The eta part of the stator is apparently also essential in preventing slippage, in order to couple the energy to the synthesis function. Mutations were shown to flatten the “energy bumps” on the potential curve, making slippage more likely.
They also noted that in ATP hydrolysis mode (the reverse cycle) ADP tends to get stuck in the mechanism; “this is hardly surprising,” they said, “because F1 evolved to synthesize, and only under laboratory conditions does the eukaryotic F1 operate in hydrolysis mode.” The bacterial ATPase and vacuolar ion pump do operate in hydrolysis mode in vivo and presumably do not have this inhibition problem. Their lingo on this point mixes design and evolution: “The V1 motor of the vacuolar ATPase, being designed for ion pumping, may have avoided ADP inhibition by the evolution of additional subunits” (emphasis added in both quotes).
- Bacterial Flagellum: A Japanese and UK team publishing in Nature2 found stepping behavior in the flagellar rotor by direct observation. The torque generation by the ion flux may be responsible for the rotation taking place in measurable steps. Their observations “indicate a small change in free energy per step, similar to that of a single ion transit.” They mentioned that this had been seen in ATP synthase, but never before in the bacterial flagellum. They measured about 26 discrete steps per revolution. There was no mention of evolution in the paper.
- Type III Secretion System (TTSS): The TTSS, a kind of molecular syringe embedded in the membrane of some bacteria that allows them to inject toxins in nearby hosts, was also described more fully in the same issue of Nature by two Yale scientists.3 They found that the protein ordnance is too large, so there are special chaperones on hand to unfold them before loading them into the barrel.

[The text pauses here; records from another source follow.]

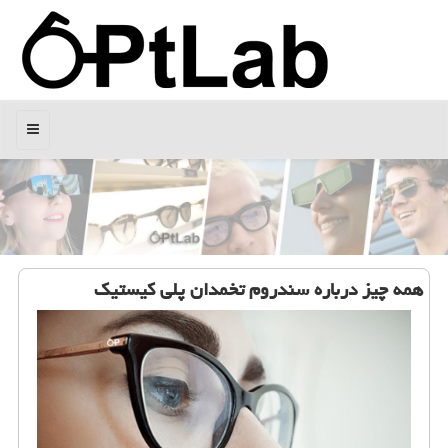
منو
همه چیز درباره سندروم تخمدان پلی كیستیك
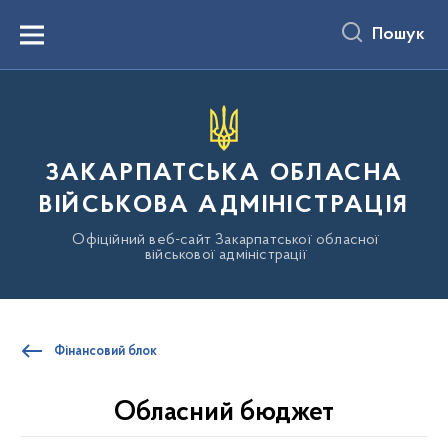
до
основного
Пошук
вмісту
Menu
ЗАКАРПАТСЬКА ОБЛАСНА
ВІЙСЬКОВА АДМІНІСТРАЦІЯ
Офіційний веб-сайт Закарпатської обласної
військової адміністрації
Фінансовий блок
Обласний бюджет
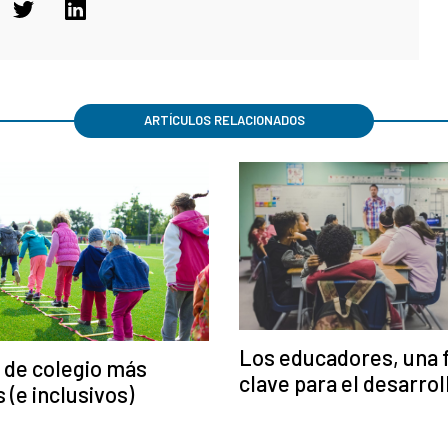
ARTÍCULOS RELACIONADOS
Los educadores, una 
 de colegio más
clave para el desarrol
 (e inclusivos)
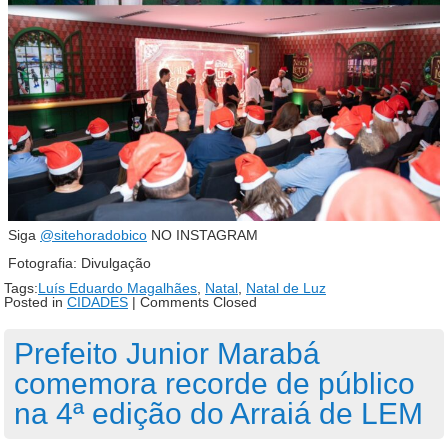
Siga
@sitehoradobico
NO INSTAGRAM
Fotografia: Divulgação
Tags:
Luís Eduardo Magalhães
,
Natal
,
Natal de Luz
Posted in
CIDADES
|
Comments Closed
Prefeito Junior Marabá
comemora recorde de público
na 4ª edição do Arraiá de LEM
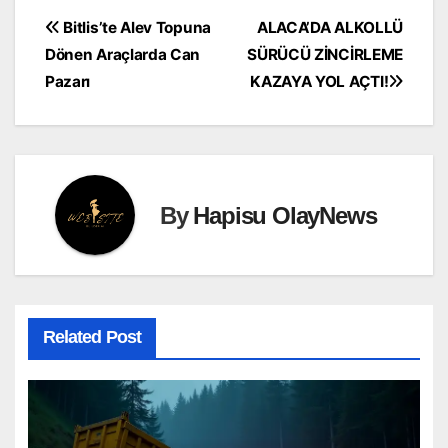
Yazı
Bitlis’te Alev Topuna
ALACA’DA ALKOLLÜ
Dönen Araçlarda Can
SÜRÜCÜ ZİNCİRLEME
gezinmesi
Pazarı
KAZAYA YOL AÇTI!
By
Hapisu OlayNews
Related Post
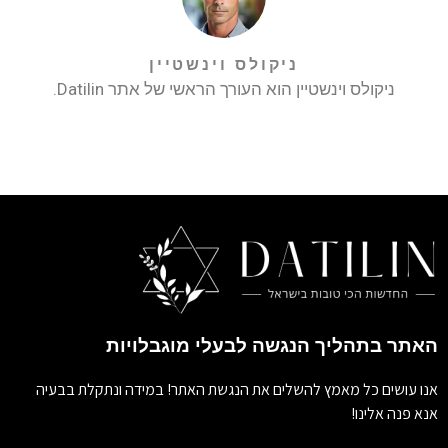
ניקולס וינשטיין
ניקולס וינשטיין הוא העורך הראשי של אתר Datilin.
האתר בתהליך הנגשה לבעלי מוגבלויות
אנו עושים כל מאמץ להשלים את הנגשת האתר! במידה ונתקלת בבעיה
אנא פנה אלינו!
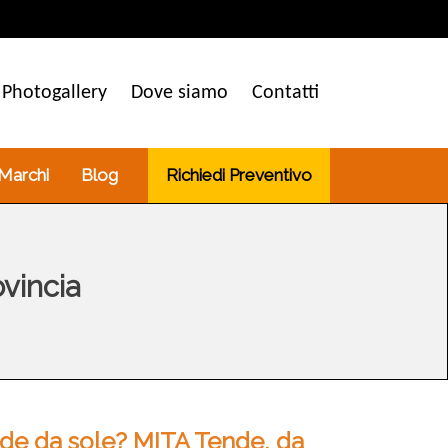
Photogallery
Dove siamo
Contatti
 Marchi
Blog
Richiedi Preventivo
vincia
tende da sole? MITA Tende, da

1Xing, Liao and Oster, “Making ATP,” Proceedings of the National Academy of Sciences USA, published online before print October 10, 2005, 10.1073/pnas.0507207102.
2Sowa et al., “Direct observation of steps in rotation of the bacterial flagellar motor,” Nature 437, 916-919 (6 October 2005) | doi: 10.1038/nature04003.
3Akeda and Galan, “Chaperone release and unfolding of substrates in type III secretion,” Nature 437, 911-915 (6 October 2005) | doi: 10.1038/nature03992. See also the News and Views section by Blaylock and Schneewind, “Microbiology: Loading the type III cannon,” Nature 437, 821 (6 October 2005) | doi: 10.1038/437821a.
Some evolutionists have identified similarities between the TTSS and the bacterial flagellum, and suggested that the flagellum evolved from the TTSS by co-option. There are many problems with this suggestion, not the least of which is that most of the protein structural parts of the flagellum are unique. The authors of the TTSS paper did not mention this suggestion or anything about evolution. In fact, evolutionary theory was useless for all three papers. Describing the machines in terms of their design was perfectly appropriate, illustrating again the utility of scientific research from a design perspective. The two brief mentions of evolution in the ATP synthase paper were useless appendages, like vestigial organs of a less-evolved philosophy (sarcasm intended).